GeoT: Tensor Centric Library for Graph Neural Network via Efficient Segment Reduction on GPU

TODO

general reduction type
autograd
CPU version
PR into torch_scatter

Motivation

We have identified that although the scatter and segment operations are cornerstone in the construction of geometric deep learning systems, current deep learning frameworks have not optimized it effectively. What's more, current framework solution does not support fusion for segment reduction. In torch.compile, the scatter and message will be fused into a fully-atomic SpMM, which largely affects the performance. (See benchmark detail here)

Our Proposed API

To address these challenges, we propose new operators and paradigms as shown in the following sections:

dst = index_scatter(dim, index, src, reduce, sorted=True) → Tensor

Contrary to the conventional scatter_reduce operation which allows for flexibility in the dimensionality of dst and src, our approach necessitates that both dst and src tensors share an identical number of dimensions. This constraint aligns our method more closely with the index_reduce operation.
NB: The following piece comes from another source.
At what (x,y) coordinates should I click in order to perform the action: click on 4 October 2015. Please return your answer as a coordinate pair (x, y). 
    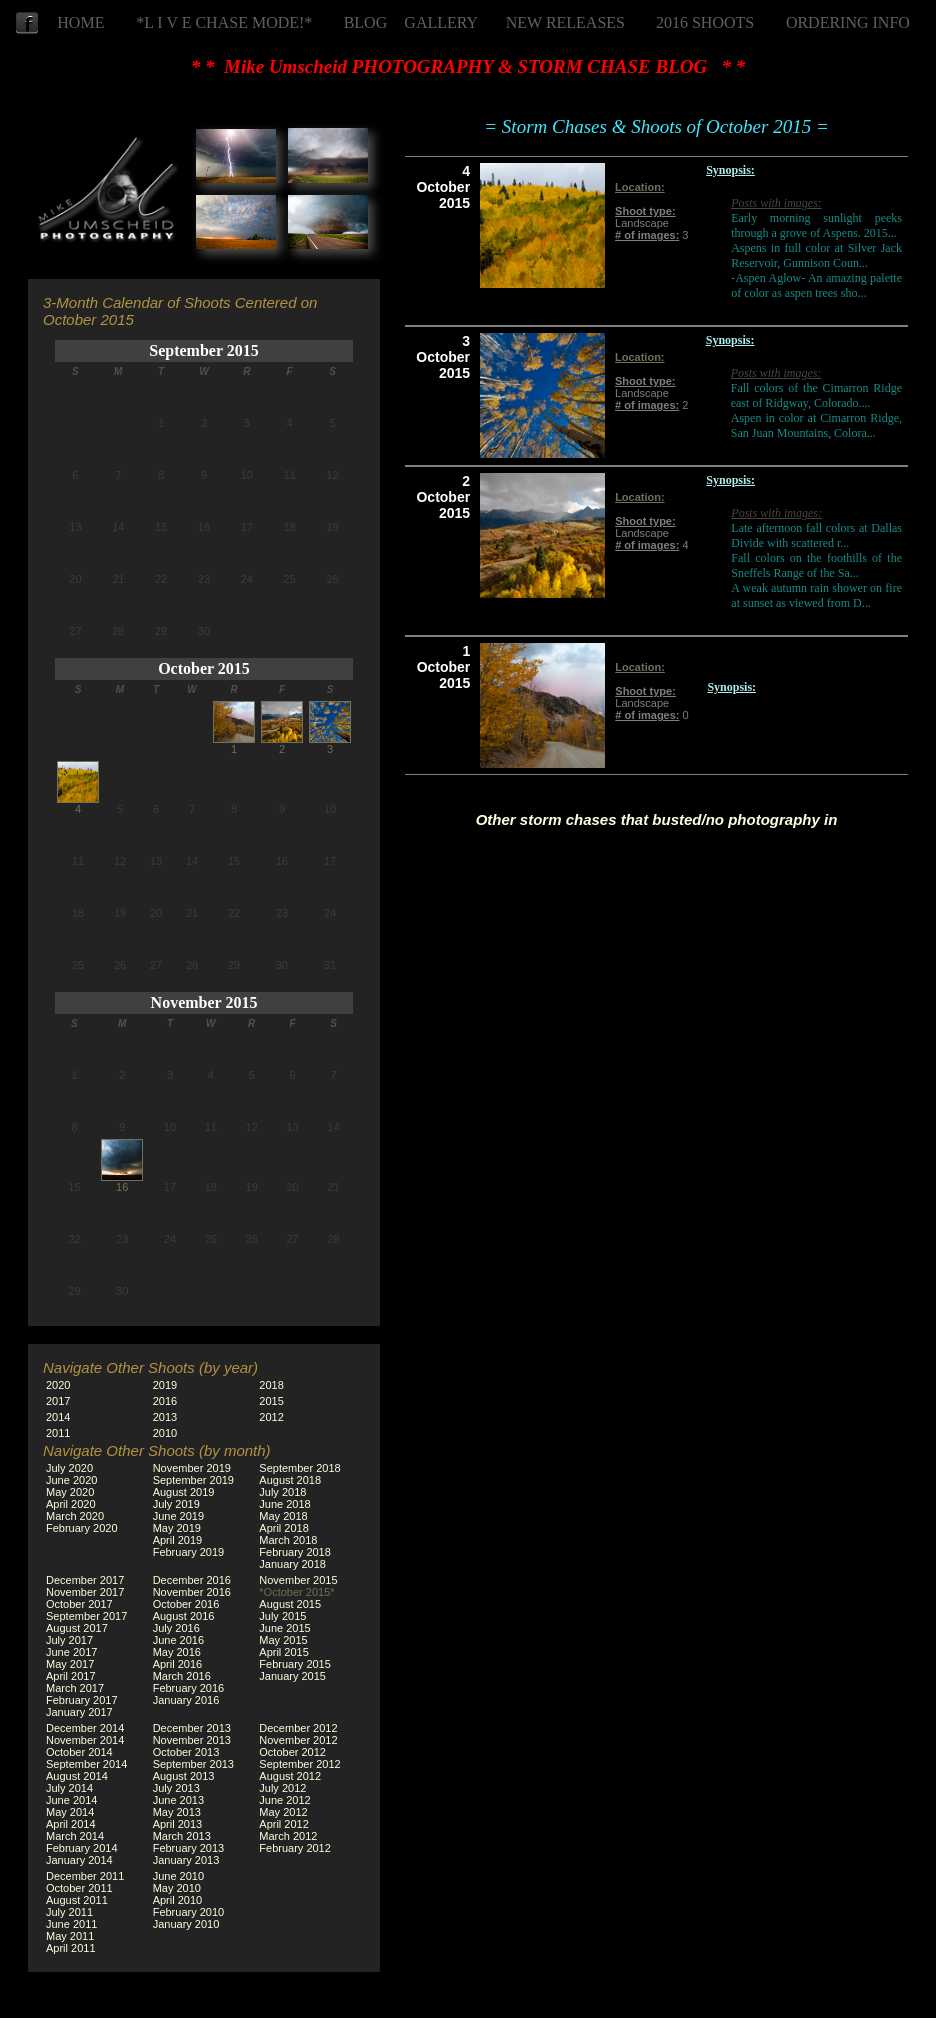     Looking at the image, I should click on (443, 187).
E.g. For a 3-D tensor with reduce="sum", the output is calculated as follows:

dst[index[i]][j][k] += src[i][j][k]  # if dim == 0
dst[i][index[j]][k] += src[i][j][k]  # if dim == 1
dst[i][j][index[k]] += src[i][j][k]  # if dim == 2

Additionally, we have integrated a sorted flag to optimize the index_scatter_reduce kernel's performance. A sorted index enhances processing locality and minimizes atomic operations, thereby substantially improving the parallel processing efficiency for both CPUs and GPUs. This is formulated as implicit segment reduction (or segment coo).

Fusion ability

In Graph Neural Networks (GNNs), fusing the message and aggregation steps is a prevalent strategy. PyTorch Geometric (PyG) utilizes the torch_sparse library, which offers optimized Sparse Matrix-Matrix Multiplication (SpMM) to facilitate this process. Beyond traditional sparse format utilization, we have developed a method for efficient SpMM built upon segment reduction. Within GeoT, SpMM can be effortlessly executed using the gather_scatter function, where it's ensured that the adjacency matrix is sorted by column.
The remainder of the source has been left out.